Efeito Hitchcock: O grande legado do Mestre do Suspense

Quase quatro décadas após sua morte, o diretor inglês continua sendo referência em diversas produções cinematográficas

O diretor norte-americano Jordan Peele se tornou um verdadeiro divisor de opiniões entre os cinéfilos da internet. Com uma carreira em processo de consolidação e ainda muito recentemente inserido no grupo seleto de promessas hollywoodianas, o diretor de “Corra!” (2017) e “Nós” (2019) foi rapidamente comparado ao atemporal Mestre do Suspense: Alfred Hitchcock.
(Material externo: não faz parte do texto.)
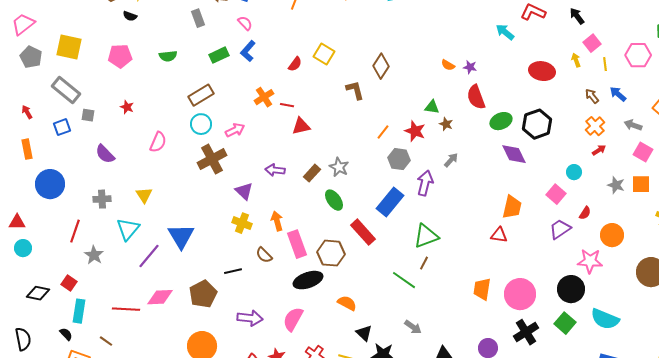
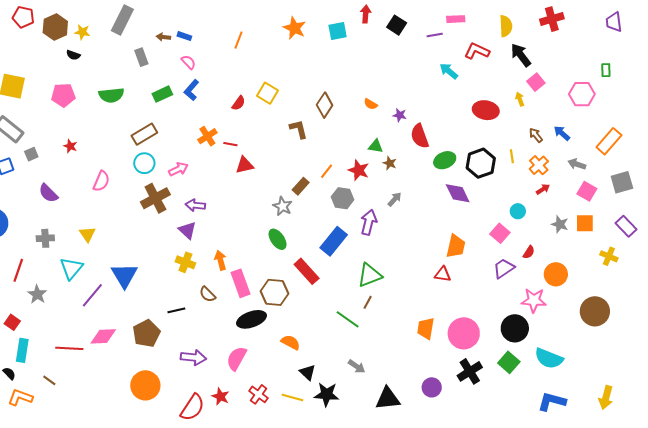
black arrow: (577, 16) -> (521, 55), size x1.4
green semicircle: (168, 56) -> (111, 95), size x1.4
yellow line: (605, 64) -> (512, 156), moved
orange semicircle: (448, 65) -> (371, 104), moved
purple star: (470, 67) -> (400, 115), moved
gray square: (88, 115) -> (31, 154), turned -32
purple arrow: (275, 170) -> (195, 205), moved
brown rectangle: (312, 173) -> (301, 186), moved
Poucas pessoas causam tanto impacto na história. Por todo o seu brilhantismo e destaque, Hitchcock se tornou, não um mero nome, mas uma assinatura. “A bem da verdade, é mais fácil apontar quais cineastas não apresentam alguma forma de influência de Hitchcock”, afirma Marcelo Lyra, formado em Jornalismo pela PUC-SP. Professor no Museu da Imagem e do Som e no Espaço Itaú de Cinema de São Paulo, Lyra acredita que o destaque do diretor inglês é reflexo de sua inventividade, o permitindo se renovar constantemente. Um homem à frente do seu tempo, ele não media esforços quando se tratava de ousar, explica.
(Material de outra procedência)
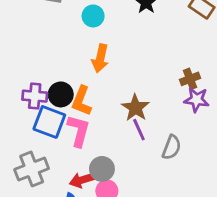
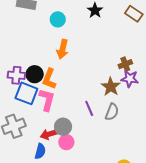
brown star: (135, 108) -> (111, 87), moved
purple line: (139, 130) -> (89, 108), moved

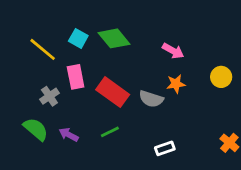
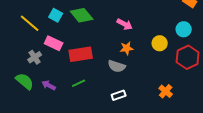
pink rectangle: (76, 77) -> (54, 43), turned -54
red rectangle: (113, 92) -> (81, 54), turned -45
gray semicircle: (151, 99) -> (117, 66), moved

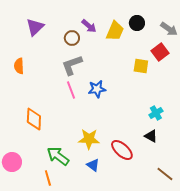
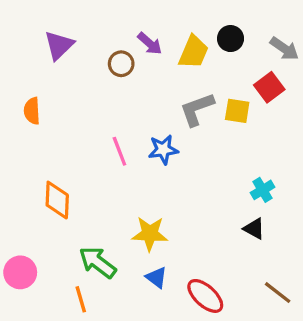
gray L-shape: (72, 65) -> (197, 109), moved
red ellipse: (122, 150) -> (205, 296), moved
Não fale, mostre. Esse é o princípio do suspense Hitchcockiano. “É um cineasta muito visual e a força de seu suspense está sempre nas imagens. Os diálogos são usados na construção da situação de suspense, mas na hora da ação, é tudo muito visual, as imagens falam por si”, continua Lyra. O clássico “Psicose” (1960) é um forte exemplo de aplicação da técnica. O clímax está fundamentado na noção do espectador sobre o que vai acontecer, em contraste com o desaviso da personagem. No caso específico desse filme, o rosto do assassino é mantido em segredo até o final e, mesmo visualizando a figura a todo momento, não fica nítido quem de fato está por trás da silhueta.

Quentin Tarantino, por sua vez, ressignifica a noção hitchcockiana de imagem e diálogo. Para Lyra, ele vai além, constrói a ação no visual e quebra o suspense por meio das falas.  “Em Pulp Fiction, Travolta e Samuel Jackson estão indo enfrentar traficantes, mas conversam sobre se massagem no pé é uma coisa sexual ou não, de forma muito interessante”, relembra o professor. Em seguida, ele acrescenta que, por outro lado, o diretor utiliza o mesmo método de construção de personagens facilmente relacionáveis, normalmente bonitos e carismáticos, para, por fim, matá-los, como feito por Hitchcock.

Para o cinema enquanto técnica, o Mestre do Suspense conseguiu muito dos seus efeitos por meio de truques de câmera. Dentre eles, o “Efeito Hitchcock”, também conhecido como Travelling ou Dolly Zoom. Aplicado na obra “Um Corpo que Cai” (1950), o método simula o efeito de vertigem e distorce a cena. A sensação transmitida é de desorientação, com um objeto fixo focado e a movimentação do cenário ao redor. Outro favorito do século passado, “Poltergeist”, de Steven Spielberg, constrói um corredor infinito a partir do truque. Obras como “Psicose”, “Tubarão” e Apollo 13” também fazem o uso do efeito.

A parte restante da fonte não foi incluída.